When underwater, if a guide or another diver wants me to be aware of a mantis shrimp, they give me the signal for a shrimp, which is two index fingers (tentacles) coming out of the head, followed by another signal of both fists making boxing movements.

Divers have international signals for most sharks, creatures and fish, but there are often local signals for eels, schools of barracudas, schools of tuna, Napoleon fish, turtles, octopus, etc.

The reason that the signal for the mantis shrimp is boxing fists, is because the Mantis packs a mean punch, smashing its victims’ shells with the force of a .22 caliber bullet.

This is not because the Mantis has particularly powerful muscles, but because of its big biceps.
It has arms that are naturally spring-loaded, allowing it to swing its fistlike clubs to a speed of up to 23 metres per second.

When you observe this relatively small creature playing around, it is hard to believe that it can smash human bones, but nature gives each creature a way to protect itself and to survive.

Sometimes, as I dive slowly with my camera flashing, I feel like an underwater paparazzi, disturbing the home life of quiet creatures as they go about their days.
But I do try to be respectful and not too disruptive.

I never touch the coral or any creature, and if I see a small octopus hiding and pleading with me not to reveal its location to the rest of the divers in my group, I respect its subliminal message to me, and go on without mentioning it to the rest of the group.
After all, there is so much to see in each dive site, even without noticing every single creature.

The underwater visibility has gotten a bit more murky since we came to the Maldives at the beginning of April.
It is now more milky, and I find it harder to spot or photograph sharks and rays in the blue ocean.

In the last few days, I have been diving with a group of lovely people from Germany.
They are experienced divers with a great sense of humor and such sweet demeanors.
They all love to photograph, which means we all go slow enough to notice, spot, see and take pictures.

My plan for the future is to dive twice per year, perhaps for a month each time.
My diving equipment is a bit heavy and old.
I plan to gift my BCD to a local diver on the island, and to upgrade my diving gear to lightweight travel gear, before my next diving trip.

The Maa-Giri Dive Site is divided into north and south, and most divers dive only one area per dive.

Maa-Giri South is a submerged reef which lies in the channel and is subjected to the currents flowing in and out of the atoll.

At the point where the current hits the giri there is an extraordinarily high concentration of fish life.
Big schools of blue-striped snappers, oriental sweet lips and schooling banner fish gather at the split point, while neon fusiliers swarm all around.

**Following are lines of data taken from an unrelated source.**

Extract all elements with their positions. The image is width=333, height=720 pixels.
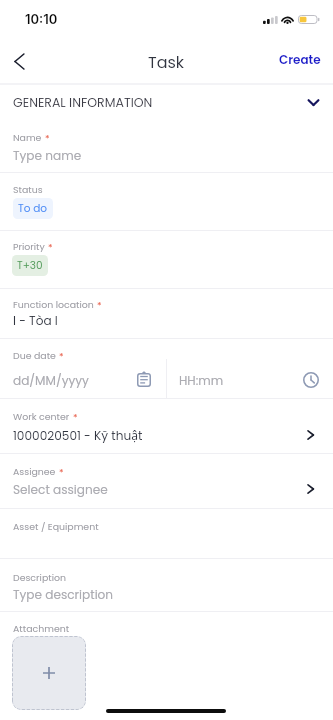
staticText: * (73, 411, 78, 424)
button[interactable]: Create (272, 46, 328, 73)
staticText: HH:mm (179, 372, 224, 389)
other: Pick time (303, 372, 319, 388)
button[interactable]: Back (2, 43, 33, 79)
staticText: Type name (13, 147, 82, 164)
button[interactable] (167, 359, 333, 398)
staticText: * (59, 350, 64, 363)
button[interactable] (0, 454, 333, 508)
button[interactable] (0, 399, 333, 453)
other: Pick date (137, 371, 151, 388)
staticText: Asset / Equipment (13, 520, 99, 533)
staticText: Function location (13, 298, 94, 311)
staticText: * (48, 241, 53, 254)
staticText: Task (148, 51, 185, 73)
button[interactable] (0, 289, 333, 338)
staticText: GENERAL INFORMATION (13, 94, 153, 111)
staticText: dd/MM/yyyy (13, 372, 89, 389)
staticText: Work center (13, 410, 70, 423)
staticText: 1000020501 - Kỹ thuật (13, 427, 143, 444)
staticText: Due date (13, 349, 56, 362)
staticText: * (97, 299, 102, 312)
staticText: * (59, 466, 64, 479)
staticText: Status (13, 183, 43, 196)
button[interactable] (0, 359, 166, 398)
button[interactable]: GENERAL INFORMATION (0, 86, 333, 119)
staticText: Priority (13, 240, 45, 253)
staticText: T+30 (17, 258, 43, 273)
staticText: 10:10 (25, 11, 58, 27)
staticText: * (45, 132, 50, 145)
staticText: Name (13, 131, 42, 144)
staticText: Attachment (13, 622, 70, 635)
staticText: I - Tòa I (13, 312, 58, 329)
button[interactable]: Add attachment (12, 636, 86, 710)
button[interactable] (0, 173, 333, 230)
staticText: Create (279, 51, 321, 68)
staticText: To do (18, 201, 48, 216)
staticText: Description (13, 571, 66, 584)
staticText: Assignee (13, 465, 56, 478)
button[interactable] (0, 119, 333, 172)
button[interactable] (0, 231, 333, 288)
button[interactable] (0, 559, 333, 611)
staticText: Select assignee (13, 481, 108, 498)
staticText: Type description (13, 586, 114, 603)
button[interactable] (0, 509, 333, 558)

There is a large area covered in anemones, which are full of clown fish.
Along the south side of the dive site, there are overhangs in the wall where you can usually find sleeping stingrays and honeycomb moray eels.

You can also spot napoleons and tuna cruising in the blue.

The Maa-Giri North has an interesting wall and overhangs, where you can often find nurse sharks and stingrays sleeping in the small caves.

I got a good photo of a small gobi, running up and down the whip corals.
For the colorful coral lovers, tiny whip coral cowries can be seen, as can large schools of blue-striped snappers and banner fish congregating close to the eastern side of the Giri.

The top reef is full of parrot fish in every color imaginable, and you can see Moray eels and cleaner shrimp along the walls.